[Opening LISTED RECORDS section]
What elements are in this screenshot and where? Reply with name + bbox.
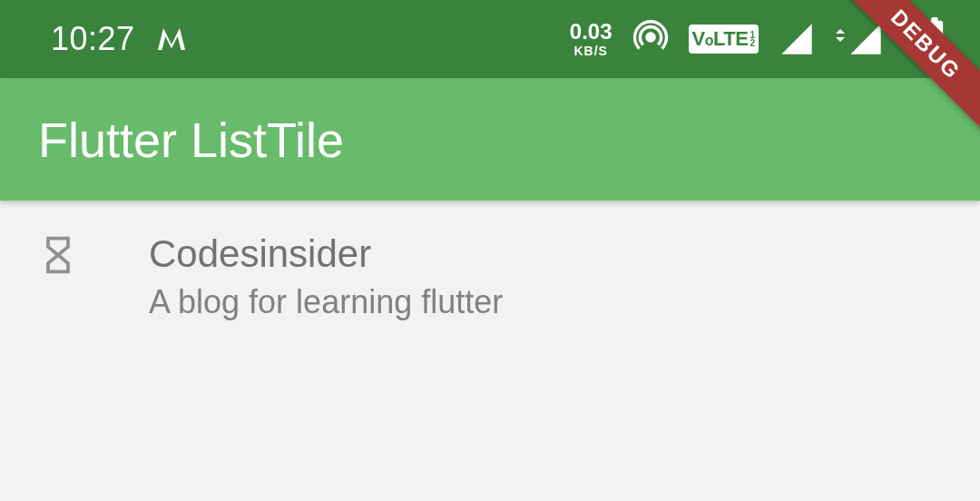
app-bar: Flutter ListTile: [0, 78, 980, 201]
m-logo-icon: [155, 23, 188, 55]
svg-point-0: [646, 34, 653, 41]
hourglass-icon: [38, 230, 78, 275]
svg-rect-2: [931, 17, 937, 22]
list-tile[interactable]: Codesinsider A blog for learning flutter: [0, 230, 980, 325]
hotspot-icon: [632, 19, 669, 59]
status-left: 10:27: [51, 20, 188, 58]
status-time: 10:27: [51, 20, 135, 58]
content-area: Codesinsider A blog for learning flutter: [0, 201, 980, 325]
volte-sim-indicator: 12: [750, 31, 755, 47]
list-tile-title: Codesinsider: [149, 230, 503, 280]
status-bar: 10:27 0.03 KB/S VoLTE 12: [0, 0, 980, 78]
list-tile-texts: Codesinsider A blog for learning flutter: [149, 230, 503, 325]
data-speed-value: 0.03: [570, 21, 612, 43]
signal-1-icon: [779, 21, 815, 57]
data-speed-unit: KB/S: [573, 44, 607, 57]
list-tile-subtitle: A blog for learning flutter: [149, 280, 503, 325]
app-bar-title: Flutter ListTile: [38, 112, 344, 168]
volte-badge: VoLTE 12: [689, 25, 759, 54]
volte-text: VoLTE: [692, 27, 749, 51]
data-speed-indicator: 0.03 KB/S: [570, 21, 612, 57]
[Closing LISTED RECORDS section]
> _YOUR OBJECTIVE_:
Give the entries again word for word, but skip the pictures.

> _RESPONSE TO THE TASK_:
What elements are in this screenshot and where? Reply with name + bbox.
app-bar: Flutter ListTile: [0, 78, 980, 201]
m-logo-icon: [155, 23, 188, 55]
svg-point-0: [646, 34, 653, 41]
hourglass-icon: [38, 230, 78, 275]
svg-rect-2: [931, 17, 937, 22]
list-tile[interactable]: Codesinsider A blog for learning flutter: [0, 230, 980, 325]
hotspot-icon: [632, 19, 669, 59]
status-left: 10:27: [51, 20, 188, 58]
status-time: 10:27: [51, 20, 135, 58]
content-area: Codesinsider A blog for learning flutter: [0, 201, 980, 325]
volte-sim-indicator: 12: [750, 31, 755, 47]
list-tile-title: Codesinsider: [149, 230, 503, 280]
status-bar: 10:27 0.03 KB/S VoLTE 12: [0, 0, 980, 78]
list-tile-texts: Codesinsider A blog for learning flutter: [149, 230, 503, 325]
data-speed-value: 0.03: [570, 21, 612, 43]
signal-1-icon: [779, 21, 815, 57]
data-speed-unit: KB/S: [573, 44, 607, 57]
list-tile-subtitle: A blog for learning flutter: [149, 280, 503, 325]
app-bar-title: Flutter ListTile: [38, 112, 344, 168]
volte-badge: VoLTE 12: [689, 25, 759, 54]
volte-text: VoLTE: [692, 27, 749, 51]
data-speed-indicator: 0.03 KB/S: [570, 21, 612, 57]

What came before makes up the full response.